Le meilleur cuistot du monde

La grande bouffe !

Au fait de sa gloire, Benoît Violier s’est donné la mort dans son célèbre restaurant de l’Hôtel de Ville de Crissier, une bourgade de la banlieue de Lausanne. Le chef franco-suisse de la grande bouffe venait d’être nommé numéro un de la gastronomie mondiale. On se perd en conjecture sur les raisons de son geste fatidique.

Le bi-mensuel « Bilan », journal de référence de l’économie suisse, publie un article choc sur une escroquerie vineuse dont aurait été victime le célèbre cuisinier, de l’ordre de 800.000 à deux millions de francs suisses ! (Voir le lien en bas de page).

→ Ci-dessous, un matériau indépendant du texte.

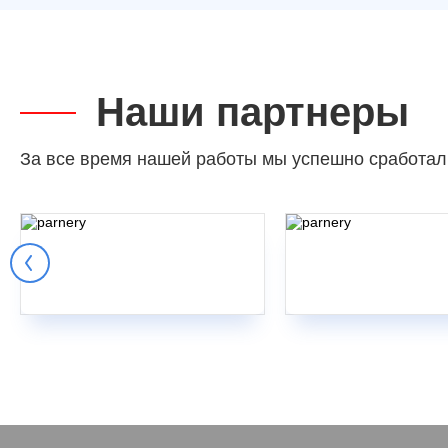
Наши партнеры
За все время нашей работы мы успешно сработал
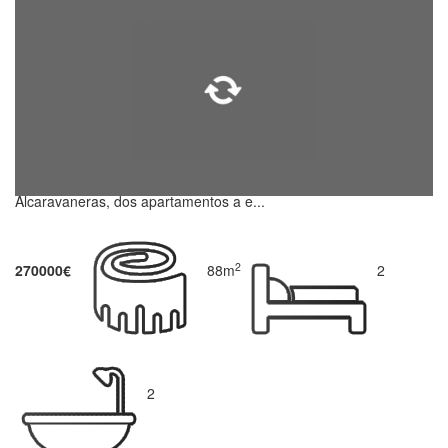
Alcaravaneras, dos apartamentos a e...
2
270000€
88m
2
2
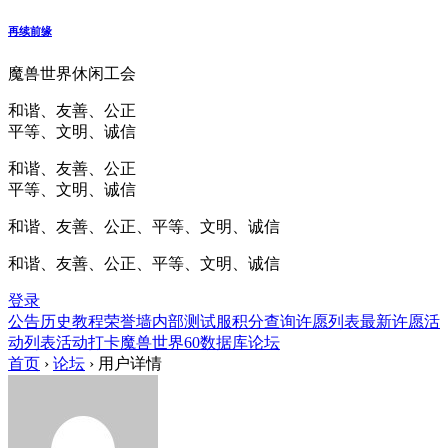
再续前缘
魔兽世界休闲工会
和谐、友善、公正
平等、文明、诚信
和谐、友善、公正
平等、文明、诚信
和谐、友善、公正、平等、文明、诚信
和谐、友善、公正、平等、文明、诚信
登录
公告
历史
教程
荣誉墙
内部测试服
积分查询
许愿列表
最新许愿
活
动列表
活动打卡
魔兽世界60数据库
论坛
首页
›
论坛
›
用户详情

Selon d’autres sources, Bilan se serait, paraît-il trompé ! Pourquoi ne pas citer les deux escrocs qui se nomment BONVIN - défense de rire  - et EMERY ?

Il n’empêche que les gazettes du monde ont relaté l’événement, dont les obsèques en grande pompe de Violier auquelles ont assisté 1500 personnes à la Cathédrale protestante de Lausanne. Nonobstant le chagrin de sa famille et de ses proches, ce non-événement a quelque chose d’indécent, comme l’apologie que l’on fait régulièrement des chefs étoilés alors que deux milliards d’humains crèvent la dalle.

A 400 euros le menu, ça ne couvre pas les frais de la brigade, c’est sur le pinard qu’ils font de la marge, d’où une spéculation effrénée des grands crus, jusqu’à 35.000 € le flacon ! Une esbroufe, la grande cuisine dont certains chefs trois étoiles visitent leurs multiples succursales pour uniquement tremper le petit doigt dans la sauce !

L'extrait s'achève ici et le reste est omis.